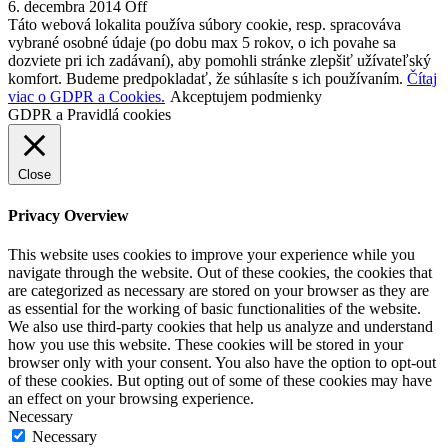
6. decembra 2014
Off
Táto webová lokalita používa súbory cookie, resp. spracováva
vybrané osobné údaje (po dobu max 5 rokov, o ich povahe sa
dozviete pri ich zadávaní), aby pomohli stránke zlepšiť užívateľský
komfort. Budeme predpokladať, že súhlasíte s ich používaním.
Čítaj
viac o GDPR a Cookies.
Akceptujem podmienky
GDPR a Pravidlá cookies
Close
Privacy Overview
This website uses cookies to improve your experience while you
navigate through the website. Out of these cookies, the cookies that
are categorized as necessary are stored on your browser as they are
as essential for the working of basic functionalities of the website.
We also use third-party cookies that help us analyze and understand
how you use this website. These cookies will be stored in your
browser only with your consent. You also have the option to opt-out
of these cookies. But opting out of some of these cookies may have
an effect on your browsing experience.
Necessary
Necessary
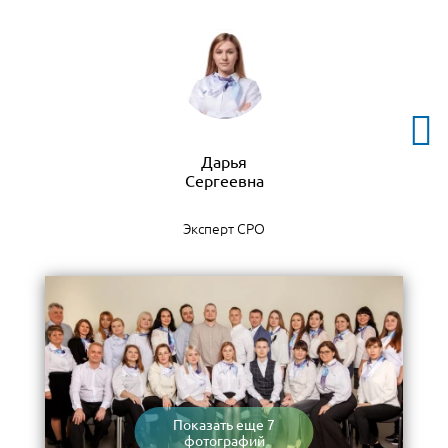
Дарья
Эксперт СРО
Показать еще 7
фотографий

*Work required*. Once the pictures are set aside, repeat the data above exactly as written.

*Exercise answer*.
6. decembra 2014
Off
Táto webová lokalita používa súbory cookie, resp. spracováva
vybrané osobné údaje (po dobu max 5 rokov, o ich povahe sa
dozviete pri ich zadávaní), aby pomohli stránke zlepšiť užívateľský
komfort. Budeme predpokladať, že súhlasíte s ich používaním.
Čítaj
viac o GDPR a Cookies.
Akceptujem podmienky
GDPR a Pravidlá cookies
Close
Privacy Overview
This website uses cookies to improve your experience while you
navigate through the website. Out of these cookies, the cookies that
are categorized as necessary are stored on your browser as they are
as essential for the working of basic functionalities of the website.
We also use third-party cookies that help us analyze and understand
how you use this website. These cookies will be stored in your
browser only with your consent. You also have the option to opt-out
of these cookies. But opting out of some of these cookies may have
an effect on your browsing experience.
Necessary
Necessary
Дарья
Эксперт СРО
Показать еще 7
фотографий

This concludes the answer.